Data extract –
* * *
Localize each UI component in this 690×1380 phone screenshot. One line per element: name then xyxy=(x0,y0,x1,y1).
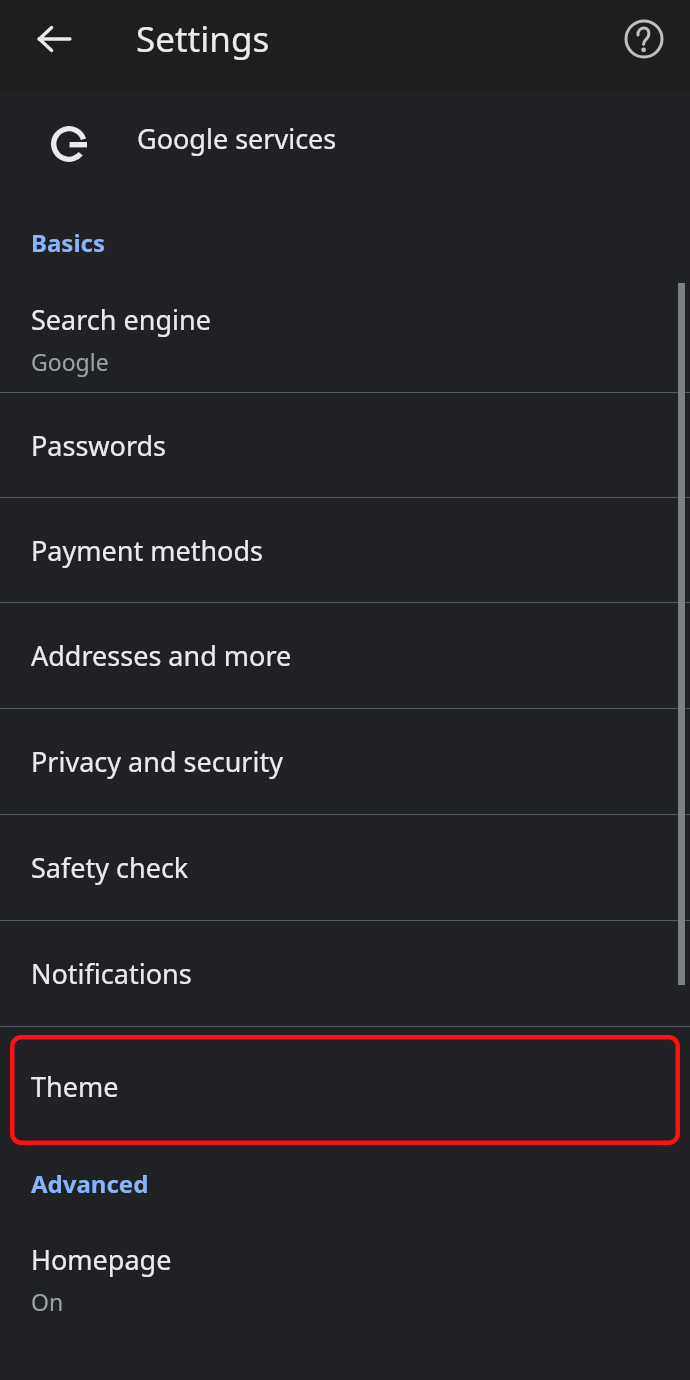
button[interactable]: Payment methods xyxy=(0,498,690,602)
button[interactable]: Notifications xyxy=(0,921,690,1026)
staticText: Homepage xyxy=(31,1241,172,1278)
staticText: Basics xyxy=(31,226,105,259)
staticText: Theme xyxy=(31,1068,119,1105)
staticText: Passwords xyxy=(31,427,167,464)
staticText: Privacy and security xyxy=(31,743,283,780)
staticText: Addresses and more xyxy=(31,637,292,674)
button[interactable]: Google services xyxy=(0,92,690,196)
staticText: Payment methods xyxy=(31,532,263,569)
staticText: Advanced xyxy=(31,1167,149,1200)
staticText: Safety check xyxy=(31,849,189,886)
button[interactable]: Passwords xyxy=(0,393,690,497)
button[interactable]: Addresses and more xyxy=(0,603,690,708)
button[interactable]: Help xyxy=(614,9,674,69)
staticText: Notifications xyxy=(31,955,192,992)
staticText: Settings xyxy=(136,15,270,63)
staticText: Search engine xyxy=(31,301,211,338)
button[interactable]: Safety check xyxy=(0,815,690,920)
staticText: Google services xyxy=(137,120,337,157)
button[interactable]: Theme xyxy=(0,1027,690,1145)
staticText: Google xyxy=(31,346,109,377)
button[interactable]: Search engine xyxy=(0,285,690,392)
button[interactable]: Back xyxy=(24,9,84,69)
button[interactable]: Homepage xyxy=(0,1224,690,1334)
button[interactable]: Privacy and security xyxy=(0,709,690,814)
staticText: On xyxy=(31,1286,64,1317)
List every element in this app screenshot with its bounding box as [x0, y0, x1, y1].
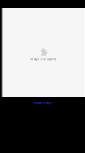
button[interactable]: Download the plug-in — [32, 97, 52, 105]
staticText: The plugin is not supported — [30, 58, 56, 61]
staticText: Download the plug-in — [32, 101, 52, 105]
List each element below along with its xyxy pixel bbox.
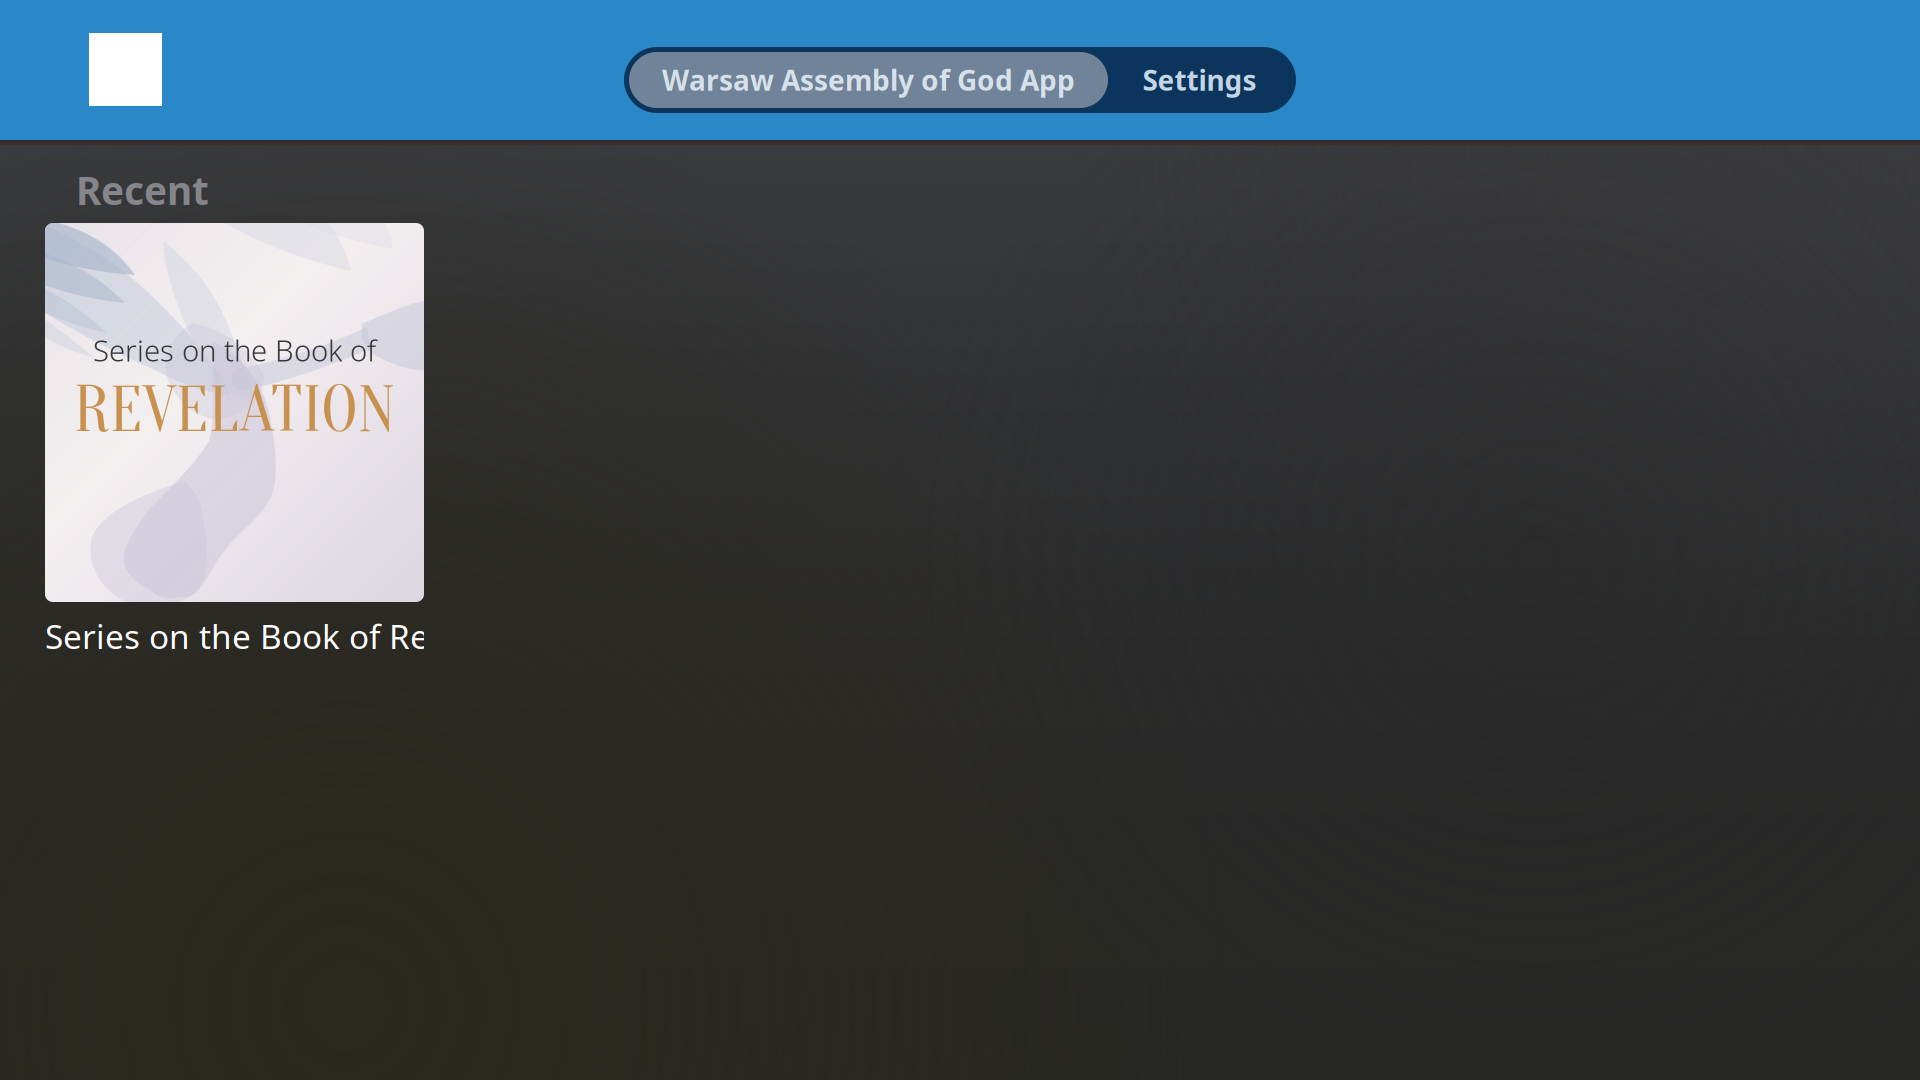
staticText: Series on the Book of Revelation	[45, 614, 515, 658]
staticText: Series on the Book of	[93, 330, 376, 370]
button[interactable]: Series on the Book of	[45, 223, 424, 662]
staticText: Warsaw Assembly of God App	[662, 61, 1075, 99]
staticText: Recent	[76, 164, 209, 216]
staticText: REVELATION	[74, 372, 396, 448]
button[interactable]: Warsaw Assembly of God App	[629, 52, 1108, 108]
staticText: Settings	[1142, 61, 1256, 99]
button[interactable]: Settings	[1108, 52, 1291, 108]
* * *
Problem to solve – Without the pictures, repeat the line with "List every element" and every line after it to the end of the listing, and nothing else.

Response to this task –
List every element in this app screenshot with its bounding box as [x0, y0, x1, y1].
button[interactable]: Download the plug-in — [32, 97, 52, 105]
staticText: The plugin is not supported — [30, 58, 56, 61]
staticText: Download the plug-in — [32, 101, 52, 105]
List each element below along with its xyxy pixel bbox.
staticText: Series on the Book of Revelation	[45, 614, 515, 658]
staticText: Series on the Book of	[93, 330, 376, 370]
button[interactable]: Series on the Book of	[45, 223, 424, 662]
staticText: Warsaw Assembly of God App	[662, 61, 1075, 99]
staticText: Recent	[76, 164, 209, 216]
staticText: REVELATION	[74, 372, 396, 448]
button[interactable]: Warsaw Assembly of God App	[629, 52, 1108, 108]
staticText: Settings	[1142, 61, 1256, 99]
button[interactable]: Settings	[1108, 52, 1291, 108]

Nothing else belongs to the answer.